___ DATA FOR ANALYSIS ___

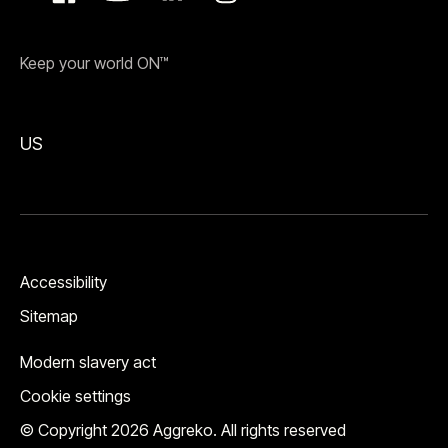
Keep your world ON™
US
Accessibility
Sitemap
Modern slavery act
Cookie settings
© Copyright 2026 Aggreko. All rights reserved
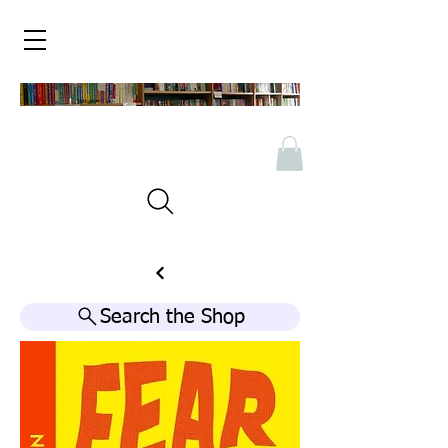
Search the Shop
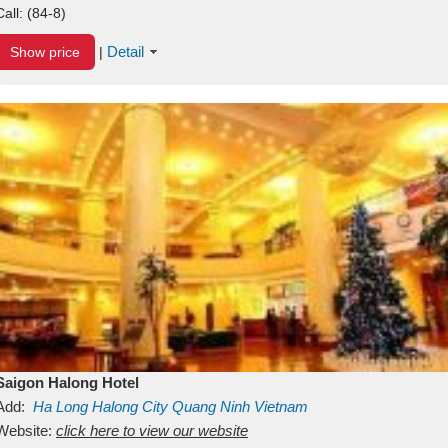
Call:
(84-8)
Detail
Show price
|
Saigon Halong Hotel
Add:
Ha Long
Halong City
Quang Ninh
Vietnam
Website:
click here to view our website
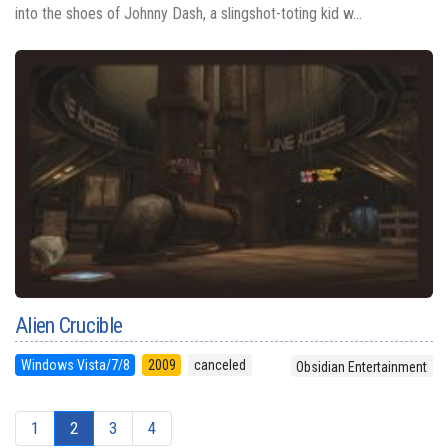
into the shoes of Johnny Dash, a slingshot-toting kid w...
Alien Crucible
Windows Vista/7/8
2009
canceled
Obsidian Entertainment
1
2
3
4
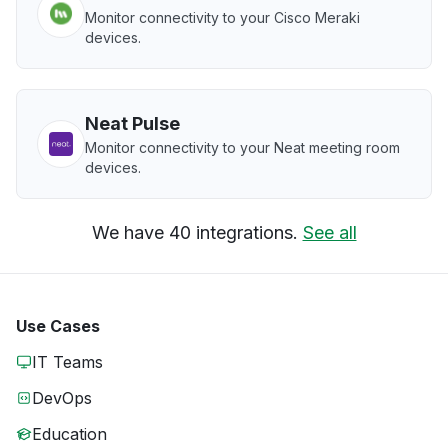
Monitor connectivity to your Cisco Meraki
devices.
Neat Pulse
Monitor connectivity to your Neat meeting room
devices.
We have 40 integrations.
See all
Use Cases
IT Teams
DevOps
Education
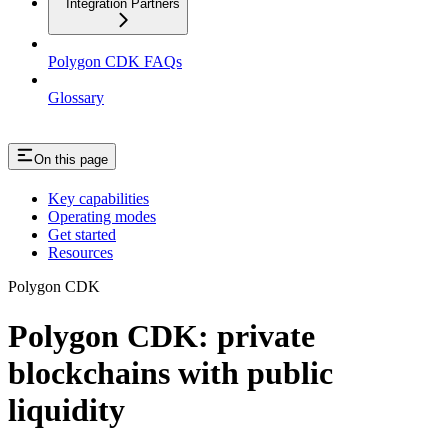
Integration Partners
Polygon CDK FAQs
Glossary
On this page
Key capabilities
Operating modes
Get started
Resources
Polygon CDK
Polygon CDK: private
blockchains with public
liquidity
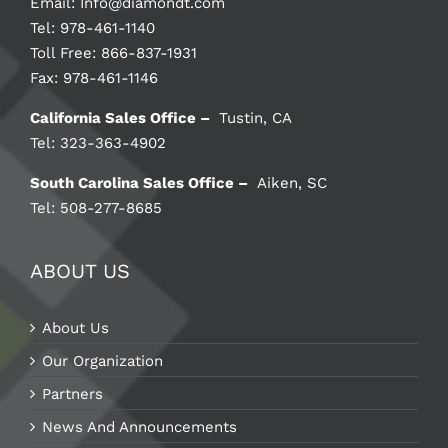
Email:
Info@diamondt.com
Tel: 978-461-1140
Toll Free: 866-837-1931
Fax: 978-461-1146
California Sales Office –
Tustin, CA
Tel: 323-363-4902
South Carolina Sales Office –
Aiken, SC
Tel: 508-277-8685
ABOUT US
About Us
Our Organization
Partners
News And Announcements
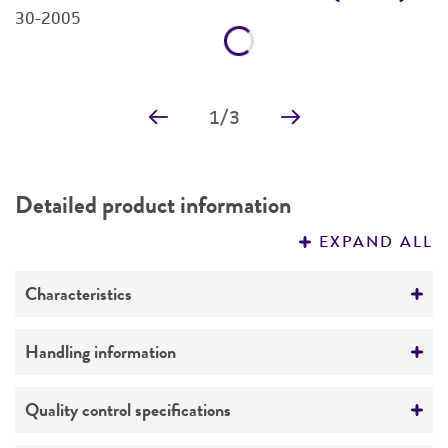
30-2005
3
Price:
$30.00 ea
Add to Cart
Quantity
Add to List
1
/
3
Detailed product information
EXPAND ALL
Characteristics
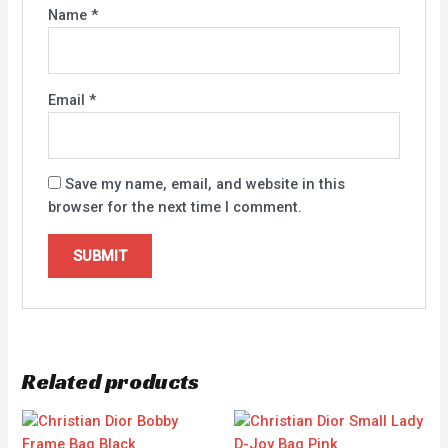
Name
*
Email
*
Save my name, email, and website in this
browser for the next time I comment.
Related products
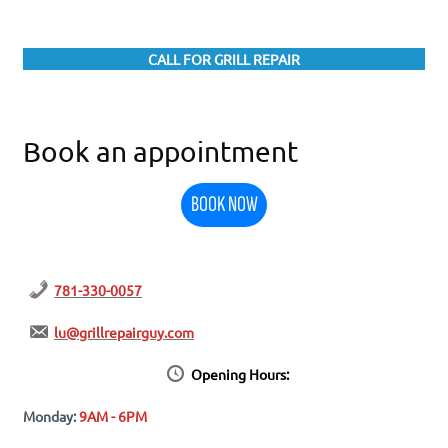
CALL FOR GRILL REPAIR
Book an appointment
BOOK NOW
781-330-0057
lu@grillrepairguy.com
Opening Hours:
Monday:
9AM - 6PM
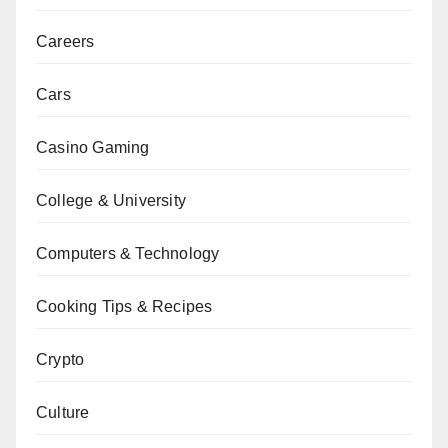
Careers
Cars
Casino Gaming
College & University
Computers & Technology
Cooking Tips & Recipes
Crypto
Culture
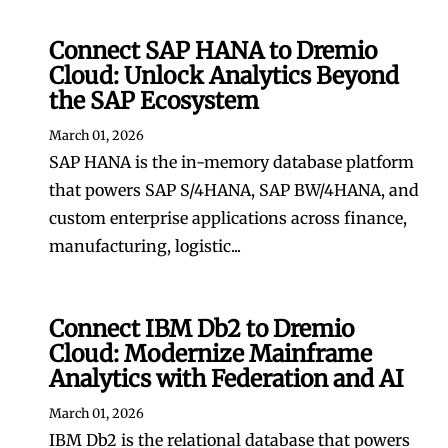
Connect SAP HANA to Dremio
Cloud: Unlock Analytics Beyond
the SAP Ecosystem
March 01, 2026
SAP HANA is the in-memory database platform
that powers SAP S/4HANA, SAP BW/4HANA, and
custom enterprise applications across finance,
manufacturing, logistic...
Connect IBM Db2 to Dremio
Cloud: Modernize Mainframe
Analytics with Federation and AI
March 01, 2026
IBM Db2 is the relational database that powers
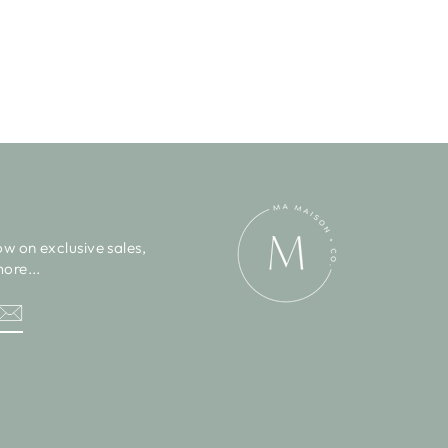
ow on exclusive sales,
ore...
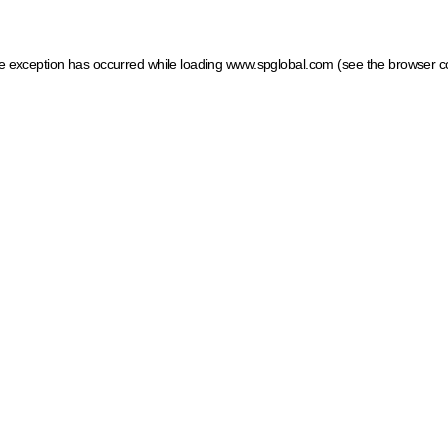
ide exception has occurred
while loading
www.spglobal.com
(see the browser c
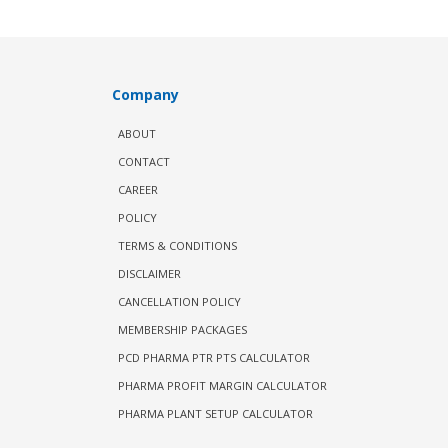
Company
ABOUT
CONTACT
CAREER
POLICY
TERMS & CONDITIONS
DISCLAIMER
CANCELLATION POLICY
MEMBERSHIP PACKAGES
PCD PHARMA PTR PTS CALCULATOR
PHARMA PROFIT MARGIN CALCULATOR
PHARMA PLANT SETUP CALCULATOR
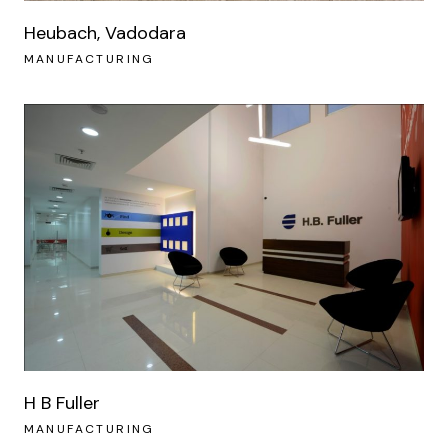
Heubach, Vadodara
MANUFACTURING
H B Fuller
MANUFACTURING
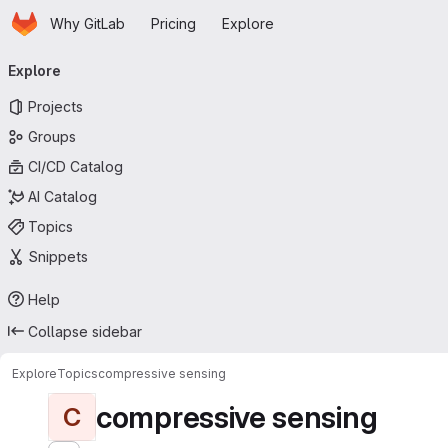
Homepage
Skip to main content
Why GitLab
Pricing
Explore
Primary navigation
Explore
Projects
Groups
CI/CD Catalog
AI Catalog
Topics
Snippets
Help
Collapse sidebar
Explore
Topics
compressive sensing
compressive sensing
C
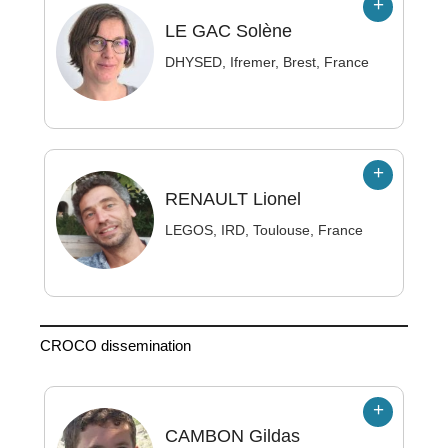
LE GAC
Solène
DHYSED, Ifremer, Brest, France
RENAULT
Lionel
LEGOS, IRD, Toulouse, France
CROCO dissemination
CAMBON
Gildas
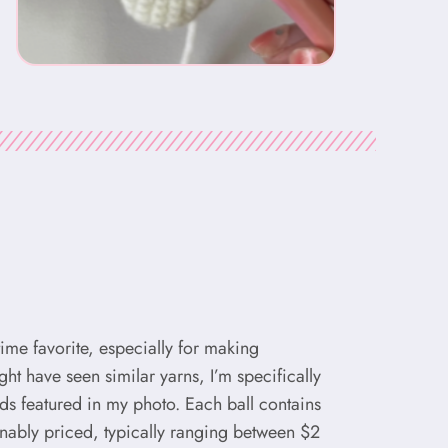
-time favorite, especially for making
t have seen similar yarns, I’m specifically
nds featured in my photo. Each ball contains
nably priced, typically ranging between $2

___

From the records above, copy only the lines running from the line holding "Cookie settings" through the line holding "Toll Free: 866-837-1931", with no pictures.

Cookie settings
© Copyright 2026 Aggreko. All rights reserved
Search the Shop
Call:
(84-8)
Detail
Show price
|
Saigon Halong Hotel
Add:
Ha Long
Halong City
Quang Ninh
Vietnam
Website:
click here to view our website
into the shoes of Johnny Dash, a slingshot-toting kid w...
Alien Crucible
Windows Vista/7/8
2009
canceled
Obsidian Entertainment
1
2
3
4
Monitor connectivity to your Cisco Meraki
devices.
Neat Pulse
Monitor connectivity to your Neat meeting room
devices.
We have 40 integrations.
See all
Use Cases
IT Teams
DevOps
Education
Integration Partners
Polygon CDK FAQs
Glossary
On this page
Key capabilities
Operating modes
Get started
Resources
Polygon CDK
Polygon CDK: private
blockchains with public
liquidity
Email:
Info@diamondt.com
Tel: 978-461-1140
Toll Free: 866-837-1931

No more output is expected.